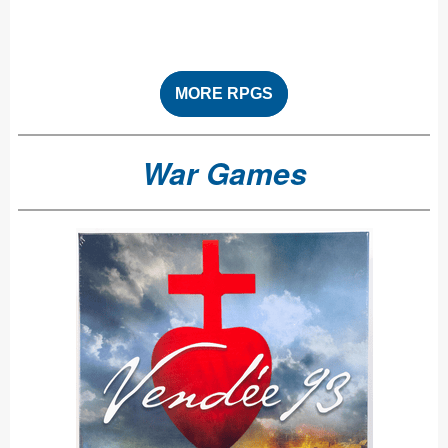
MORE RPGS
War Games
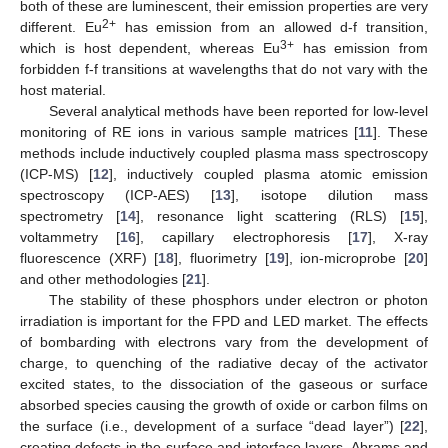
both of these are luminescent, their emission properties are very
2+
different. Eu
has emission from an allowed d-f transition,
3+
which is host dependent, whereas Eu
has emission from
forbidden f-f transitions at wavelengths that do not vary with the
host material.
Several analytical methods have been reported for low-level
monitoring of RE ions in various sample matrices [
11
]. These
methods include inductively coupled plasma mass spectroscopy
(ICP-MS) [
12
], inductively coupled plasma atomic emission
spectroscopy (ICP-AES) [
13
], isotope dilution mass
spectrometry [
14
], resonance light scattering (RLS) [
15
],
voltammetry [
16
], capillary electrophoresis [
17
], X-ray
fluorescence (XRF) [
18
], fluorimetry [
19
], ion-microprobe [
20
]
and other methodologies [
21
].
The stability of these phosphors under electron or photon
irradiation is important for the FPD and LED market. The effects
of bombarding with electrons vary from the development of
charge, to quenching of the radiative decay of the activator
excited states, to the dissociation of the gaseous or surface
absorbed species causing the growth of oxide or carbon films on
the surface (i.e., development of a surface “dead layer”) [
22
],
creating defects in the surface and interface layers. Abrams and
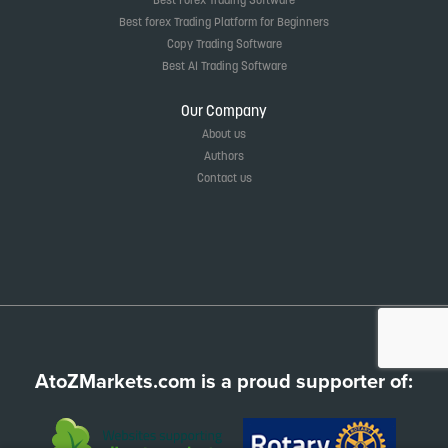
Best forex Trading Platform for Beginners
Copy Trading Software
Best AI Trading Software
Our Company
About us
Authors
Contact us
AtoZMarkets.com is a proud supporter of:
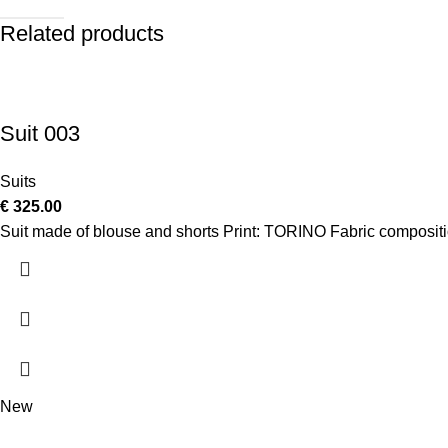
Related products
Suit 003
Suits
€
325.00
Suit made of blouse and shorts Print: TORINO Fabric composi
New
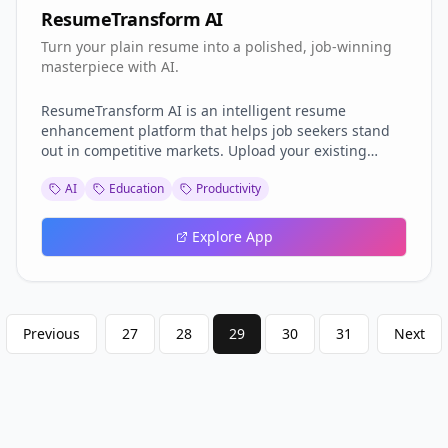
ResumeTransform AI
Turn your plain resume into a polished, job-winning
masterpiece with AI.
ResumeTransform AI is an intelligent resume
enhancement platform that helps job seekers stand
out in competitive markets. Upload your existing
resume, and our AI will analyze it for structure, tone,
AI
Education
Productivity
keyword optimization, and relevance to your target
job role. It then rewrites and formats your resume
using industry best practices, ensuring it passes ATS
Explore App
(Applicant Tracking System) filters and impresses
recruiters. Whether you’re a fresh graduate or an
experienced professional, ResumeTransform AI
Previous
27
28
29
30
31
Next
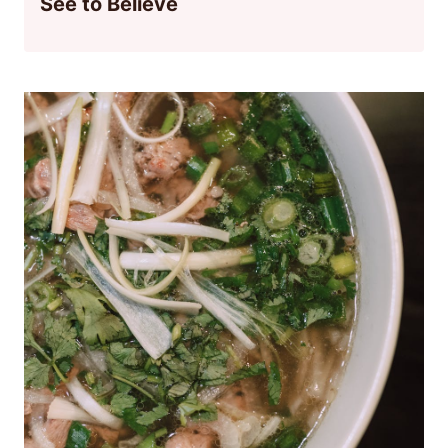
See to Believe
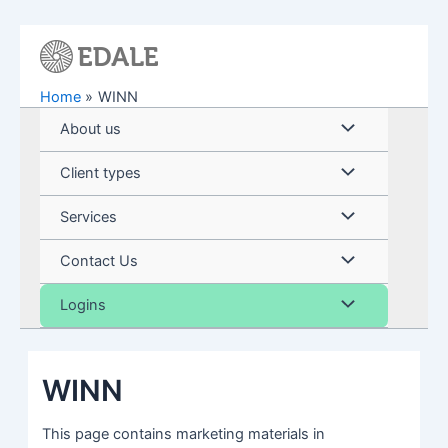
Skip
to
content
Home
WINN
Menu
About us
Toggle
Menu
Client types
Toggle
Menu
Services
Toggle
Menu
Contact Us
Toggle
Menu
Logins
Toggle
WINN
This page contains marketing materials in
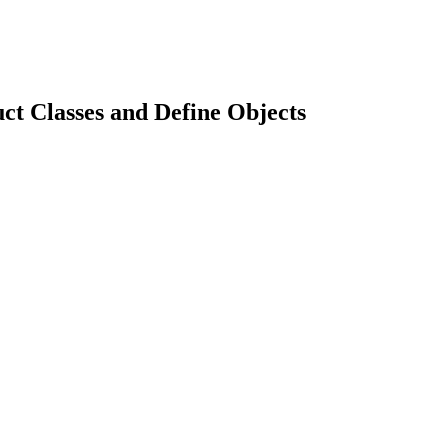
t Classes and Define Objects
earch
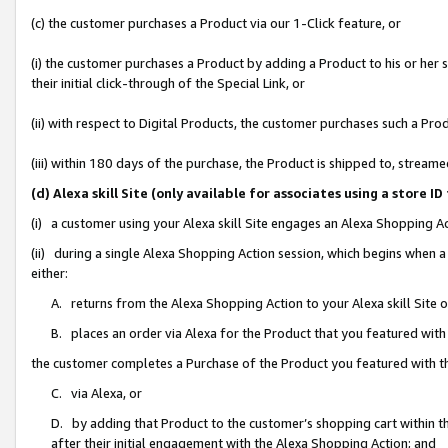
(c) the customer purchases a Product via our 1-Click feature, or
(i) the customer purchases a Product by adding a Product to his or her
their initial click-through of the Special Link, or
(ii) with respect to Digital Products, the customer purchases such a P
(iii) within 180 days of the purchase, the Product is shipped to, stre
(d) Alexa skill Site (only available for associates using a stor
(i) a customer using your Alexa skill Site engages an Alexa Shopping A
(ii) during a single Alexa Shopping Action session, which begins when
either:
A. returns from the Alexa Shopping Action to your Alexa skill Site 
B. places an order via Alexa for the Product that you featured with
the customer completes a Purchase of the Product you featured with t
C. via Alexa, or
D. by adding that Product to the customer’s shopping cart within th
after their initial engagement with the Alexa Shopping Action; and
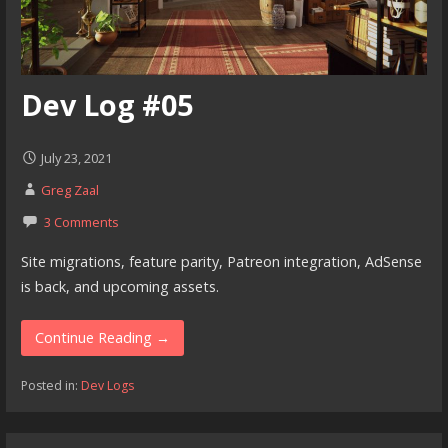
Dev Log #05
July 23, 2021
Greg Zaal
3 Comments
Site migrations, feature parity, Patreon integration, AdSense
is back, and upcoming assets.
Continue Reading →
Posted in:
Dev Logs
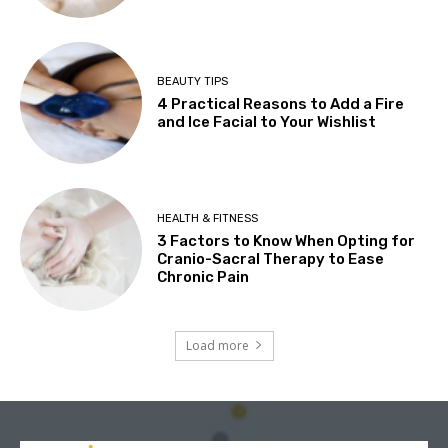
BEAUTY TIPS
4 Practical Reasons to Add a Fire
and Ice Facial to Your Wishlist
HEALTH & FITNESS
3 Factors to Know When Opting for
Cranio-Sacral Therapy to Ease
Chronic Pain
Load more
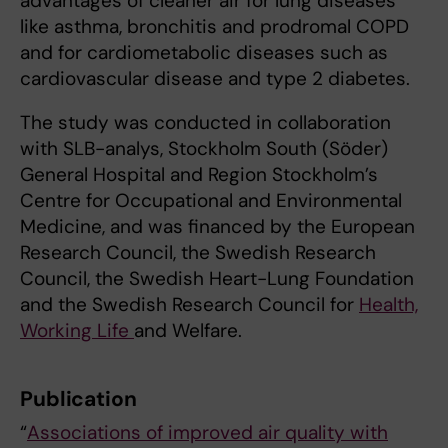
advantages of cleaner air for lung diseases
like asthma, bronchitis and prodromal COPD
and for cardiometabolic diseases such as
cardiovascular disease and type 2 diabetes.
The study was conducted in collaboration
with SLB-analys, Stockholm South (Söder)
General Hospital and Region Stockholm’s
Centre for Occupational and Environmental
Medicine, and was financed by the European
Research Council, the Swedish Research
Council, the Swedish Heart-Lung Foundation
and the Swedish Research Council for
Health,
Working Life
and Welfare.
Publication
“
Associations of improved air quality with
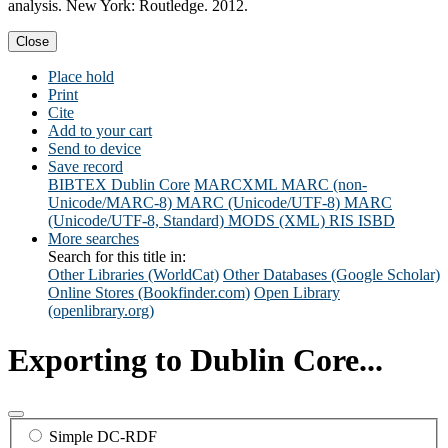
analysis. New York: Routledge. 2012.
Close
Place hold
Print
Cite
Add to your cart
Send to device
Save record
BIBTEX
Dublin Core
MARCXML
MARC (non-
Unicode/MARC-8)
MARC (Unicode/UTF-8)
MARC
(Unicode/UTF-8, Standard)
MODS (XML)
RIS
ISBD
More searches
Search for this title in:
Other Libraries (WorldCat)
Other Databases (Google Scholar)
Online Stores (Bookfinder.com)
Open Library
(openlibrary.org)
Exporting to Dublin Core...
Simple DC-RDF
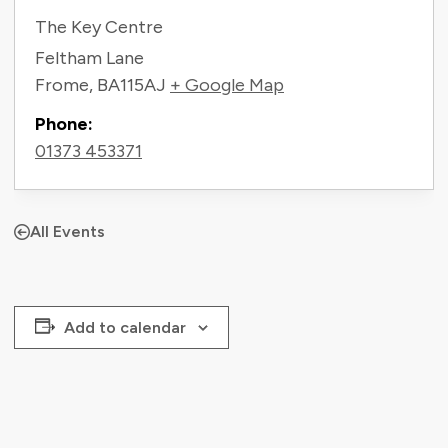
The Key Centre
Feltham Lane
Frome
,
BA115AJ
+ Google Map
Phone:
01373 453371
All Events
Add to calendar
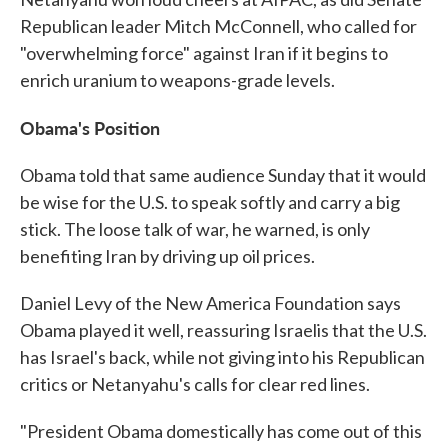
Republican leader Mitch McConnell, who called for
"overwhelming force" against Iran if it begins to
enrich uranium to weapons-grade levels.
Obama's Position
Obama told that same audience Sunday that it would
be wise for the U.S. to speak softly and carry a big
stick. The loose talk of war, he warned, is only
benefiting Iran by driving up oil prices.
Daniel Levy of the New America Foundation says
Obama played it well, reassuring Israelis that the U.S.
has Israel's back, while not giving into his Republican
critics or Netanyahu's calls for clear red lines.
"President Obama domestically has come out of this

## TASK ITEM:
Whatever pictures the entries contain, omit them, and write the rest out exactly.

## RESULT OF THIS EXERCISE:
MORE RPGS
War Games
both of these are luminescent, their emission properties are very
2+
different. Eu
has emission from an allowed d-f transition,
3+
which is host dependent, whereas Eu
has emission from
forbidden f-f transitions at wavelengths that do not vary with the
host material.
Several analytical methods have been reported for low-level
monitoring of RE ions in various sample matrices [
11
]. These
methods include inductively coupled plasma mass spectroscopy
(ICP-MS) [
12
], inductively coupled plasma atomic emission
spectroscopy (ICP-AES) [
13
], isotope dilution mass
spectrometry [
14
], resonance light scattering (RLS) [
15
],
voltammetry [
16
], capillary electrophoresis [
17
], X-ray
fluorescence (XRF) [
18
], fluorimetry [
19
], ion-microprobe [
20
]
and other methodologies [
21
].
The stability of these phosphors under electron or photon
irradiation is important for the FPD and LED market. The effects
of bombarding with electrons vary from the development of
charge, to quenching of the radiative decay of the activator
excited states, to the dissociation of the gaseous or surface
absorbed species causing the growth of oxide or carbon films on
the surface (i.e., development of a surface “dead layer”) [
22
],
creating defects in the surface and interface layers. Abrams and
Best forex Trading Platform for Beginners
Copy Trading Software
Best AI Trading Software
Our Company
About us
Authors
Contact us
AtoZMarkets.com is a proud supporter of:
Related products
Suit 003
Suits
€
325.00
Suit made of blouse and shorts Print: TORINO Fabric composi
New
ResumeTransform AI
Turn your plain resume into a polished, job-winning
masterpiece with AI.
ResumeTransform AI is an intelligent resume
enhancement platform that helps job seekers stand
out in competitive markets. Upload your existing
resume, and our AI will analyze it for structure, tone,
AI
Education
Productivity
keyword optimization, and relevance to your target
job role. It then rewrites and formats your resume
using industry best practices, ensuring it passes ATS
Explore App
(Applicant Tracking System) filters and impresses
recruiters. Whether you’re a fresh graduate or an
experienced professional, ResumeTransform AI
Previous
27
28
29
30
31
Next
See to Believe
Skip
to
content
Home
WINN
Menu
About us
Toggle
Menu
Client types
Toggle
Menu
Services
Toggle
Menu
Contact Us
Toggle
Menu
Logins
Toggle
WINN
This page contains marketing materials in
t Classes and Define Objects
earch
(c) the customer purchases a Product via our 1-Click feature, or
(i) the customer purchases a Product by adding a Product to his or her
their initial click-through of the Special Link, or
(ii) with respect to Digital Products, the customer purchases such a P
(iii) within 180 days of the purchase, the Product is shipped to, stre
(d) Alexa skill Site (only available for associates using a stor
(i) a customer using your Alexa skill Site engages an Alexa Shopping A
(ii) during a single Alexa Shopping Action session, which begins when
either:
A. returns from the Alexa Shopping Action to your Alexa skill Site 
B. places an order via Alexa for the Product that you featured with
the customer completes a Purchase of the Product you featured with t
C. via Alexa, or
D. by adding that Product to the customer’s shopping cart within th
after their initial engagement with the Alexa Shopping Action; and
Dev Log #05
July 23, 2021
Greg Zaal
3 Comments
Site migrations, feature parity, Patreon integration, AdSense
is back, and upcoming assets.
Continue Reading →
Posted in:
Dev Logs
BEAUTY TIPS
4 Practical Reasons to Add a Fire
and Ice Facial to Your Wishlist
HEALTH & FITNESS
3 Factors to Know When Opting for
Cranio-Sacral Therapy to Ease
Chronic Pain
Load more
advantages of cleaner air for lung diseases
like asthma, bronchitis and prodromal COPD
and for cardiometabolic diseases such as
cardiovascular disease and type 2 diabetes.
The study was conducted in collaboration
with SLB-analys, Stockholm South (Söder)
General Hospital and Region Stockholm’s
Centre for Occupational and Environmental
Medicine, and was financed by the European
Research Council, the Swedish Research
Council, the Swedish Heart-Lung Foundation
and the Swedish Research Council for
Health,
Working Life
and Welfare.
Publication
“
Associations of improved air quality with
analysis. New York: Routledge. 2012.
Close
Place hold
Print
Cite
Add to your cart
Send to device
Save record
BIBTEX
Dublin Core
MARCXML
MARC (non-
Unicode/MARC-8)
MARC (Unicode/UTF-8)
MARC
(Unicode/UTF-8, Standard)
MODS (XML)
RIS
ISBD
More searches
Search for this title in:
Other Libraries (WorldCat)
Other Databases (Google Scholar)
Online Stores (Bookfinder.com)
Open Library
(openlibrary.org)
Exporting to Dublin Core...
Simple DC-RDF
The Key Centre
Feltham Lane
Frome
,
BA115AJ
+ Google Map
Phone:
01373 453371
All Events
Add to calendar
Republican leader Mitch McConnell, who called for
"overwhelming force" against Iran if it begins to
enrich uranium to weapons-grade levels.
Obama's Position
Obama told that same audience Sunday that it would
be wise for the U.S. to speak softly and carry a big
stick. The loose talk of war, he warned, is only
benefiting Iran by driving up oil prices.
Daniel Levy of the New America Foundation says
Obama played it well, reassuring Israelis that the U.S.
has Israel's back, while not giving into his Republican
critics or Netanyahu's calls for clear red lines.
"President Obama domestically has come out of this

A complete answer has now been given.